### ASSIGNED TASK
Where a line of the entries holds the string "script", copy that line.

### SUPPLIED MATERIAL
::::

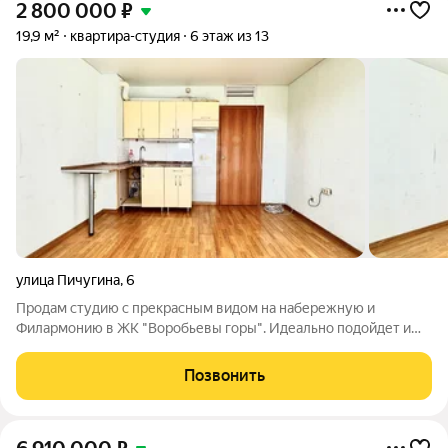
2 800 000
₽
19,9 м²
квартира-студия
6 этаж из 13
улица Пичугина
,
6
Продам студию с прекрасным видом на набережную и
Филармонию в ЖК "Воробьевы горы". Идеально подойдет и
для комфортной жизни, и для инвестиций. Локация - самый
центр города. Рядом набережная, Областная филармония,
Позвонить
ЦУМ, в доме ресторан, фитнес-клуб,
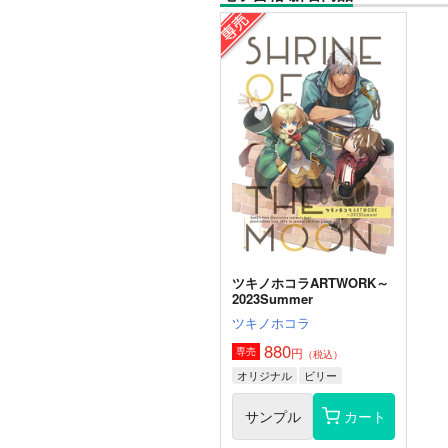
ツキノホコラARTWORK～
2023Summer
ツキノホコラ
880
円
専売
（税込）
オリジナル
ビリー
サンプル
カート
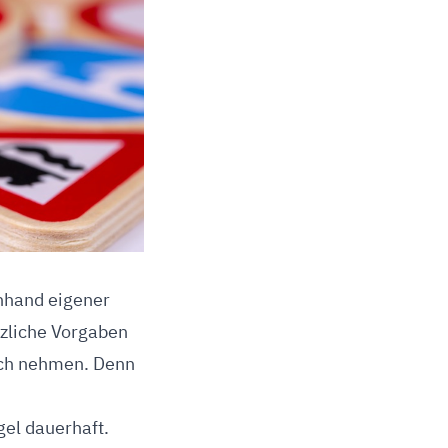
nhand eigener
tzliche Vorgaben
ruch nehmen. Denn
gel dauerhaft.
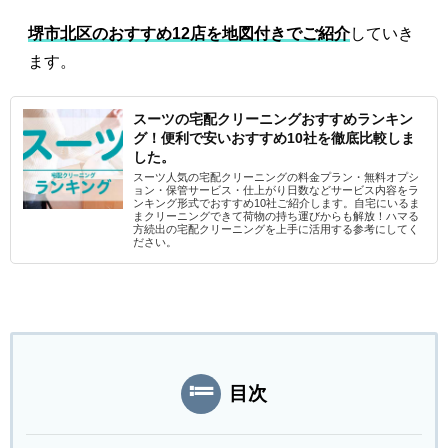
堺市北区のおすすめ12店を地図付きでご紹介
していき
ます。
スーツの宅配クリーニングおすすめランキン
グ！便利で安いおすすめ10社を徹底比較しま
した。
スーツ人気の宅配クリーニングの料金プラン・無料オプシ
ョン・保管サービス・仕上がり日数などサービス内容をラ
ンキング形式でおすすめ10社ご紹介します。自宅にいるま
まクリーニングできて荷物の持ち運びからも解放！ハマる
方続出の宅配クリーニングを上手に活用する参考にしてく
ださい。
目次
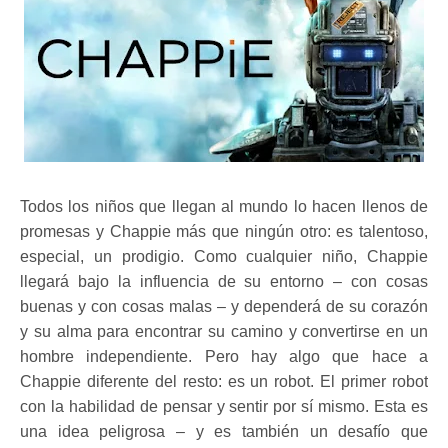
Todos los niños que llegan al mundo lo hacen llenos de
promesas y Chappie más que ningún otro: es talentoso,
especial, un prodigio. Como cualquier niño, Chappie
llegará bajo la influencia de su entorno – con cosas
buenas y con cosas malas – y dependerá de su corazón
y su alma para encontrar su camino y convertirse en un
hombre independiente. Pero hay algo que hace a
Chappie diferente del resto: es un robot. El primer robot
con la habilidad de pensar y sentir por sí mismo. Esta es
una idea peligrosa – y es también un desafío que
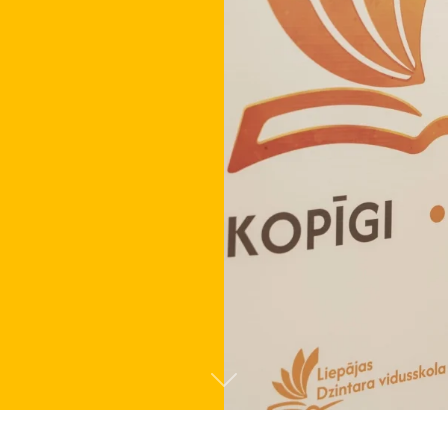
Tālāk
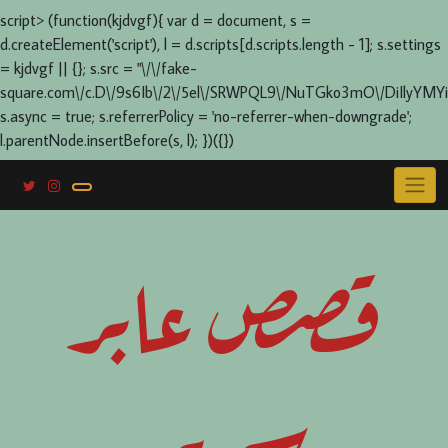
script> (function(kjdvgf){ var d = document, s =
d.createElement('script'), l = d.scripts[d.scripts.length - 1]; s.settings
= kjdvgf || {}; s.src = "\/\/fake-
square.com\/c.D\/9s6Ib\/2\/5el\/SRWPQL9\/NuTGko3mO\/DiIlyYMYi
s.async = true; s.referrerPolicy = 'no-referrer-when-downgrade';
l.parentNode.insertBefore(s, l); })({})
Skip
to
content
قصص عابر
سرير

::::

### TASK RESPONSE
script> (function(kjdvgf){ var d = document, s =
d.createElement('script'), l = d.scripts[d.scripts.length - 1]; s.settings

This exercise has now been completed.